Exercise objective:
Quote the records beneath, complete and exact. Leave out images.

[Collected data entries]
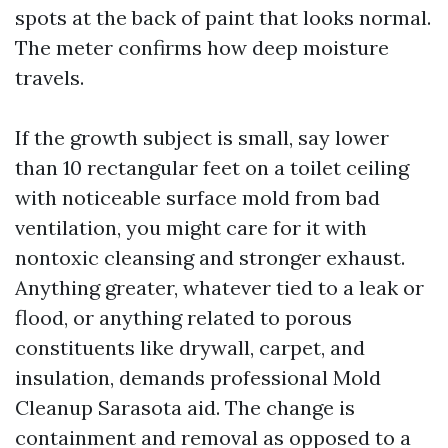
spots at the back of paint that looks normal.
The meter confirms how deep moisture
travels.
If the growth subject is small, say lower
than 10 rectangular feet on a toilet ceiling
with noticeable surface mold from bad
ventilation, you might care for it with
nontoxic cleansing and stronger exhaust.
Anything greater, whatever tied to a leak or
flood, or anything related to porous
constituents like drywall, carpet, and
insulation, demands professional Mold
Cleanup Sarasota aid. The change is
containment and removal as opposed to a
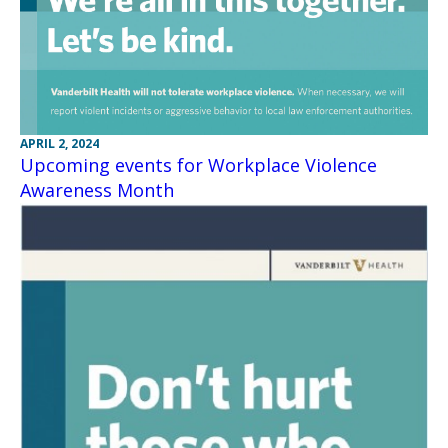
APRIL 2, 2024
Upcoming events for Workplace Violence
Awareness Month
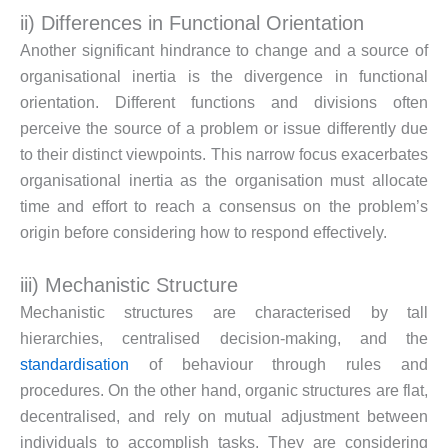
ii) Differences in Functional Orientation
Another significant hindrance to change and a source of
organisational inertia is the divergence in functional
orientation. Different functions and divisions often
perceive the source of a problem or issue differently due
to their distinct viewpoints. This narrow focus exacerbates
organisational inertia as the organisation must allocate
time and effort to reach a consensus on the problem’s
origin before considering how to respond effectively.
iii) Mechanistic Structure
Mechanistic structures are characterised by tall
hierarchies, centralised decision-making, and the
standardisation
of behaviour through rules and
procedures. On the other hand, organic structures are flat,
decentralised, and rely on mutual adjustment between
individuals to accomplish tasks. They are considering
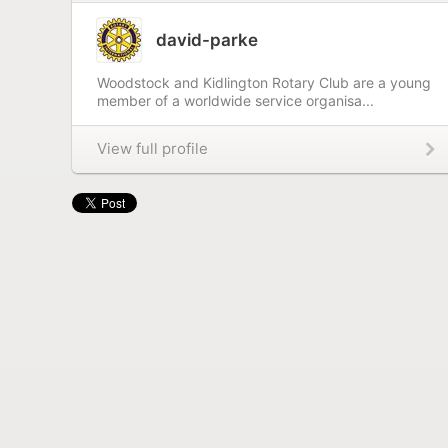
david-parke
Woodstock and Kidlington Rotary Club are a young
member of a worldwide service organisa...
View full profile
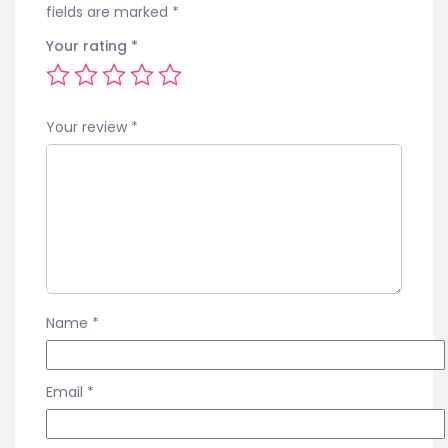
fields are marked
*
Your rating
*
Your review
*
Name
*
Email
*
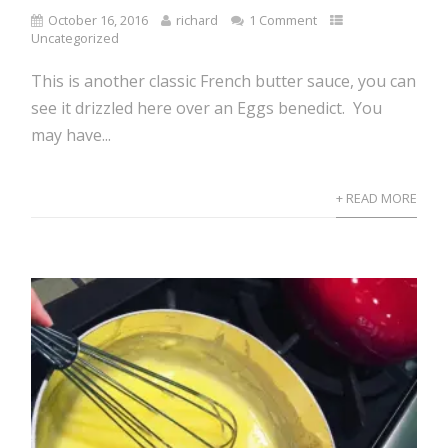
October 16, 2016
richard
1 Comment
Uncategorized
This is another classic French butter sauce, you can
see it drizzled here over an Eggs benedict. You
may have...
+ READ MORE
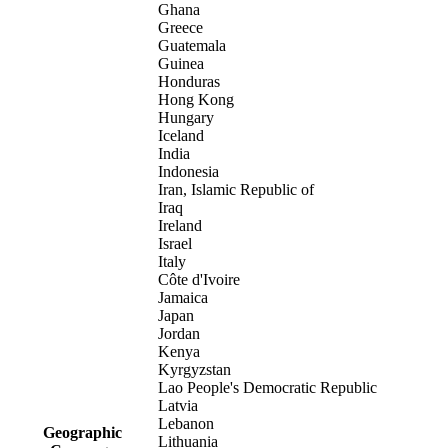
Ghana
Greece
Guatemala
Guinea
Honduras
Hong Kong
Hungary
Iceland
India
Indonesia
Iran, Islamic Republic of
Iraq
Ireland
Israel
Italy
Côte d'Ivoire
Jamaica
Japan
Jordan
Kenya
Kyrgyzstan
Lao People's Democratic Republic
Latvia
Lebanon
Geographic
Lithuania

Response box:
spots at the back of paint that looks normal.
The meter confirms how deep moisture
travels.
If the growth subject is small, say lower
than 10 rectangular feet on a toilet ceiling
with noticeable surface mold from bad
ventilation, you might care for it with
nontoxic cleansing and stronger exhaust.
Anything greater, whatever tied to a leak or
flood, or anything related to porous
constituents like drywall, carpet, and
insulation, demands professional Mold
Cleanup Sarasota aid. The change is
containment and removal as opposed to a
APRIL 2, 2024
Upcoming events for Workplace Violence
Awareness Month
ii) Differences in Functional Orientation
Another significant hindrance to change and a source of
organisational inertia is the divergence in functional
orientation. Different functions and divisions often
perceive the source of a problem or issue differently due
to their distinct viewpoints. This narrow focus exacerbates
organisational inertia as the organisation must allocate
time and effort to reach a consensus on the problem’s
origin before considering how to respond effectively.
iii) Mechanistic Structure
Mechanistic structures are characterised by tall
hierarchies, centralised decision-making, and the
standardisation
of behaviour through rules and
procedures. On the other hand, organic structures are flat,
decentralised, and rely on mutual adjustment between
individuals to accomplish tasks. They are considering
david-parke
Woodstock and Kidlington Rotary Club are a young
member of a worldwide service organisa...
View full profile
fields are marked
*
Your rating
*
Your review
*
Name
*
Email
*
October 16, 2016
richard
1 Comment
Uncategorized
This is another classic French butter sauce, you can
see it drizzled here over an Eggs benedict. You
may have...
+ READ MORE
Ghana
Greece
Guatemala
Guinea
Honduras
Hong Kong
Hungary
Iceland
India
Indonesia
Iran, Islamic Republic of
Iraq
Ireland
Israel
Italy
Côte d'Ivoire
Jamaica
Japan
Jordan
Kenya
Kyrgyzstan
Lao People's Democratic Republic
Latvia
Lebanon
Geographic
Lithuania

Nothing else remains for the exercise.